WC

 
Ruim tijd om over te stappen, dus even naar de wc. Die is op een station schoner dan in de trein. In Amersfoort kom ik zo voor het eerst een geautomatiseerde wc tegen. Geen juffrouw meer met een schoteltje voor de muntjes, maar een grijsmetalen gevangenisdeur achterin de stationswachtkamer. Ik zie een groen lichtje rechts van de deur en een handleiding daarboven. Een gleuf voor het muntstuk van vijftig eurocent. Heb je dat niet, dan kun je ook betalen met je mobieltje maar dan is het tien cent duurder.
Je mag maximaal 15 minuten van de wc gebruikmaken, lees ik in de handleiding. Dan moet je wegwezen, want hij gaat automatisch aan de schoonmaak.
Die vijftig cent heb ik gelukkig, ik mag naar binnen. De vloer is drijfnat, pas gedweild zeker. De muren, de vloer en de wc zijn van grijs metaal. Benauwend. Terwijl ik mijn koffer neerzet zie ik de bril automatisch naar beneden zakken. Op de bruine poepresten van een vorige bezoeker.

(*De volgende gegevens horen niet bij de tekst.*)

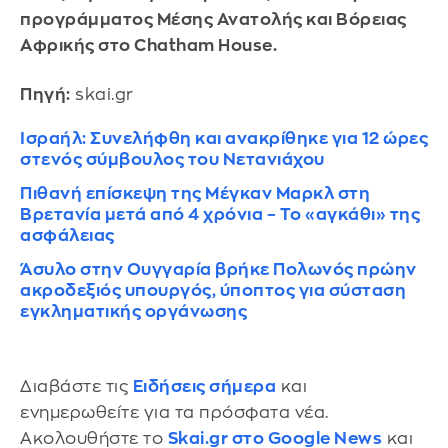
προγράμματος Μέσης Ανατολής και Βόρειας
Αφρικής στο Chatham House.
Πηγή:
skai.gr
Ισραήλ: Συνελήφθη και ανακρίθηκε για 12 ώρες
στενός σύμβουλος του Νετανιάχου
Πιθανή επίσκεψη της Μέγκαν Μαρκλ στη
Βρετανία μετά από 4 χρόνια – Το «αγκάθι» της
ασφάλειας
Άσυλο στην Ουγγαρία βρήκε Πολωνός πρώην
ακροδεξιός υπουργός, ύποπτος για σύσταση
εγκληματικής οργάνωσης
Διαβάστε τις
Ειδήσεις σήμερα
και
ενημερωθείτε για τα πρόσφατα νέα.
Ακολουθήστε το
Skai.gr στο Google News
και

Hangend boven de bril pers ik mijn plas er uit. Op de muur lees ik dat er na 12 minuten een waarschuwingssignaal komt en dat dan de deur automatisch opengaat. Mijn gevoel van benauwdheid neemt toe.
Ik trek mijn kleren vliegensvlug recht, zoek tevergeefs naar een kraantje om mijn handen te wassen. Het zal er wel zijn, verborgen in de grijze metaligheid. Ik zie het niet. Ik wil weg. Weg uit deze gevangenis, deze grijze troep waar de automatische wc-reiniger kennelijk langs de poep heenveegt.
Volgende keer plas ik weer gewoon in de trein.